The Last Time I Lied(77)
But it’s only Franny who comes forward. She stands at the edge of the lake, her bare toes this close from the water.
“Emma?” she says. “What are you doing out here? Are you hurt?”
You don’t answer. You’re unsure how.
“Em?” It’s Theo, whom you still can’t bear to look at. “Come out of the water.”
“Go back to the Lodge,” Franny snaps at him. “I can handle this.”
She enters the lake. Not wading like you did. She marches. Knees lifting. Arms pumping. Nightgown darkening at the hem as it sucks up water. She stops a few feet from you, her head cocked in concern. Her voice is low, strained but calm.
“Emma, what’s the matter?”
“They’re gone,” you say.
“Who’s gone?”
“The other girls in the cabin.”
Franny swallows, sending a ripple down the graceful curve of her throat. “All of them?”
When you nod, the light in her green eyes dims.
That’s when you realize it’s serious.
Things move quickly after that. Everyone spreads out across the camp, going to places you’ve already looked. The fire pit. The latrine. The cabin, where Theo opens each hickory trunk cautiously, as if the girls could be inside them, waiting to spring out like a jack-in-the-box.
The hunt turns up nothing, which is no surprise to you. You know what’s going on. You knew it the moment you woke up in that empty and silent cabin.
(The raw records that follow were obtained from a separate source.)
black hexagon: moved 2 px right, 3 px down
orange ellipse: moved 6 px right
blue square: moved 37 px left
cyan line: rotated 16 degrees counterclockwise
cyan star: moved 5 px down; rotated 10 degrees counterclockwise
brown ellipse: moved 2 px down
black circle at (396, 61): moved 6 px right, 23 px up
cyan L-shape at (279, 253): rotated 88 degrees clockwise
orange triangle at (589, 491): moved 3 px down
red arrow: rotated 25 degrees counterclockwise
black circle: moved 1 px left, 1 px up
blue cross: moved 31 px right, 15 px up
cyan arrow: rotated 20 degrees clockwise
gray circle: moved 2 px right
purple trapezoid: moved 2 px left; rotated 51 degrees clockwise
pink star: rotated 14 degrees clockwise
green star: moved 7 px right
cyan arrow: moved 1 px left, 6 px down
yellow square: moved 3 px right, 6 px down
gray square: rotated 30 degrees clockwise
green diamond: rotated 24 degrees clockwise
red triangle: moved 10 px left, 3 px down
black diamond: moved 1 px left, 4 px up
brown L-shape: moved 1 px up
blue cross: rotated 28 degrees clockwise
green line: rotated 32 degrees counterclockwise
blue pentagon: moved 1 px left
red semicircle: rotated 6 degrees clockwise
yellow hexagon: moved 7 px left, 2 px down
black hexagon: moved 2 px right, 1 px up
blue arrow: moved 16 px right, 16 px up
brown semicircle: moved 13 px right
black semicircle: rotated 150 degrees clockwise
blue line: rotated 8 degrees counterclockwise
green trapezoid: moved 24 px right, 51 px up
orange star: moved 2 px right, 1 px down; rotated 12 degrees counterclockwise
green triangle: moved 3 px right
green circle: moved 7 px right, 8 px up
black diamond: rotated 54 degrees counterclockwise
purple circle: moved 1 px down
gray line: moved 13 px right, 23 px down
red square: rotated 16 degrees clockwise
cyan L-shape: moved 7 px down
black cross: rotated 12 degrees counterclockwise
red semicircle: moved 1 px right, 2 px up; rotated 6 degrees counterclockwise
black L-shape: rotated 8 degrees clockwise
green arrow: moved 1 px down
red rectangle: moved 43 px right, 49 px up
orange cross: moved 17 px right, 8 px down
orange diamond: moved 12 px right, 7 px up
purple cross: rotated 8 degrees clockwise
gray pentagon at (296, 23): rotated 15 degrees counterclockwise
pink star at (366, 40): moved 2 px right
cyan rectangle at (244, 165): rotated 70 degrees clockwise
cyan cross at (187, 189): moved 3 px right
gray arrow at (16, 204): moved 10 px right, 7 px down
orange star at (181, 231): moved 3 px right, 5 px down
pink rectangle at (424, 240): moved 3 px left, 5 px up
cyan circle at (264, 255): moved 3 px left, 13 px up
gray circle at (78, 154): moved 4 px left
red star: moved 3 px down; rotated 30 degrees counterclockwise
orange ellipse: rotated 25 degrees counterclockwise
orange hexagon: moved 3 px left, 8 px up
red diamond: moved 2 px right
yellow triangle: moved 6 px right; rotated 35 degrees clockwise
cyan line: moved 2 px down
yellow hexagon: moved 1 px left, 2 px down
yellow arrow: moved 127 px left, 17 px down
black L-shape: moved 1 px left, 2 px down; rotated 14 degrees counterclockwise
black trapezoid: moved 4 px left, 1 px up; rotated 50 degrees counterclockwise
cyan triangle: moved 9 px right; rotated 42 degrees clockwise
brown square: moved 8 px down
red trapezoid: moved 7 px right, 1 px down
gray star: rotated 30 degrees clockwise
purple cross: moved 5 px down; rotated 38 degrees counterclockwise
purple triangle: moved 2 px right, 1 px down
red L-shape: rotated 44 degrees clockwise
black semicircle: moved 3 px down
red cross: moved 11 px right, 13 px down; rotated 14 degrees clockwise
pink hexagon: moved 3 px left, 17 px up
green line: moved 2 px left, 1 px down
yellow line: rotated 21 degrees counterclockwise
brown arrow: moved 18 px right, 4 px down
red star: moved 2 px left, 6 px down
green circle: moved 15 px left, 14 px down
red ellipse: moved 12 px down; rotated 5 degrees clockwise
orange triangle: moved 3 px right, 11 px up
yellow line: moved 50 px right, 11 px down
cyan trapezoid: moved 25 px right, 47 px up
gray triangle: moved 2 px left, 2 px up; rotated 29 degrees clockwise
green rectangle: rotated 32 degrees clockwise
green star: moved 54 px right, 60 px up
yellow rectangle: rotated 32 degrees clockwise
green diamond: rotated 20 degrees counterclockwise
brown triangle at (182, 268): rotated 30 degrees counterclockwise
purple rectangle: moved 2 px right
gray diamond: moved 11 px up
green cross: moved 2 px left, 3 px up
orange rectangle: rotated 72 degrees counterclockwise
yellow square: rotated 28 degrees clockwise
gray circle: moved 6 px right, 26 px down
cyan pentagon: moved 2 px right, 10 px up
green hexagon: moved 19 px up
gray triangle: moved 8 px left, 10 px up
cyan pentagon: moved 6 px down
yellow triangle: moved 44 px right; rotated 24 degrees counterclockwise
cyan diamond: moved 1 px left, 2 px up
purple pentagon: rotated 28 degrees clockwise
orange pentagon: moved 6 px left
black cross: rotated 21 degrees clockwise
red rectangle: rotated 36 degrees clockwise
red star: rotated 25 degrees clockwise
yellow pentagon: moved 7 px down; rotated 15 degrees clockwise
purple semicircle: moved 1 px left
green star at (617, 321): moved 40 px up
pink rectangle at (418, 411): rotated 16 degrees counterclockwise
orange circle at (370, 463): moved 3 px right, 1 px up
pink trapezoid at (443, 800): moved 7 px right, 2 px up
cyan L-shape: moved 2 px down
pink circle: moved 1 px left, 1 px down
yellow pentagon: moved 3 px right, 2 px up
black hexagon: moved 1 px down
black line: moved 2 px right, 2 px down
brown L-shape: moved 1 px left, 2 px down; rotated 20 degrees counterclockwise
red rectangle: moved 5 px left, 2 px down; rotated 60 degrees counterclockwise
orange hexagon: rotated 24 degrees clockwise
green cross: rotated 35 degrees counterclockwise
A search party is organized. Just a small one—an attempt by all to pretend the situation isn’t as dire as everyone fears it truly is. You insist on tagging along, even though you’re in no condition to be roaming the woods, calling out the names of girls who may or may not be missing. You march behind Theo, trying hard to keep up, ignoring how the chill of the lake water lingers on your skin. It makes you shiver, despite the fact that the temperature has inched past ninety degrees and that your skin is coated with a thin sheen of sweat. You search the woods that flank the camp. First one side, then the other. While marching through the forest, you picture Buchanan Harris doing the very same thing a hundred years earlier. Blazing a trail, armed with just a machete and willful optimism. It’s a strange thought. Silly, too. Yet it takes your mind off your tired feet and sore limbs and the fact that a trio of dead girls might be waiting for you just around the next bend.
No girls appear, alive or dead. There’s no trace of them. It’s as if they had never existed at all. Like they were a figment of the camp’s imagination. A mass hallucination.
You return to Camp Nightingale during lunch, with all the remaining campers in the mess hall, picking at plates of sad, soggy pizza slices. Everyone looks up as you hobble inside. Various emotions swirl in their eyes. Hope. Fear. Blame. It’s that last one you feel the most as you make your way to Franny’s table. It heats the back of your neck like a sunburn.
“Anything?” Franny asks.
Theo shakes his head. A few of the campers begin to weep, their sobs breaking out all around you, disrupting the otherwise quiet of the mess hall. It makes you hate them all over again. Most of these crying girls barely knew the missing. You’re the one who should be crying. But you look to Franny for guidance. She’s not weeping. She’s calm in the face of this unfathomable storm.
“I think it’s time I call the police,” she says.
A half hour later, you’re still in the mess hall. It’s been cleared of crying campers and their equally moist-eyed counselors. The kitchen staff has been shuffled outside. The whole place is empty except for you and a state police detective whose name you’ve already forgotten.
“Now then,” he says, “how many girls seem to be missing?”
You notice his choice of words. Seem to be missing. Like you’re making the whole thing up. Like he doesn’t believe you.
“I thought Franny already told you everything.”
“I’d like to hear it from you.” He leans back in his chair, crosses his arms. “If you don’t mind.”
“Three,” you say.
“All staying in the same cabin?”
“Yes.”
“And you’re sure you’ve looked everywhere for them?”
“Not the whole property,” you say. “But the entire camp’s been searched.”
The detective sighs, reaches into his suit coat, and removes a pen and a notebook. “Let’s start by telling me their names.”
You hesitate, because to identify them is to make it real. Once you say their names, they’ll be known to the world as missing persons. And you don’t think you’re ready for that. You bite the inside of your cheek, stalling. But the detective stares you down, getting peeved, his face pinkening ever so slightly.
“Miss Davis?”
“Right,” you say. “Their names.”
You take a deep breath. Your heart does several sad, little flips in your chest.
“Their names are Sasha, Krystal, and Miranda.”
PART TWO
AND A LIE
27
The detective writes their names in his notebook, thus making the situation official. My heart completes another sorrowful flip-flop in my chest.
“Let’s go back to the beginning,” he says. “Back to the moment you realized the girls were missing from the cabin.”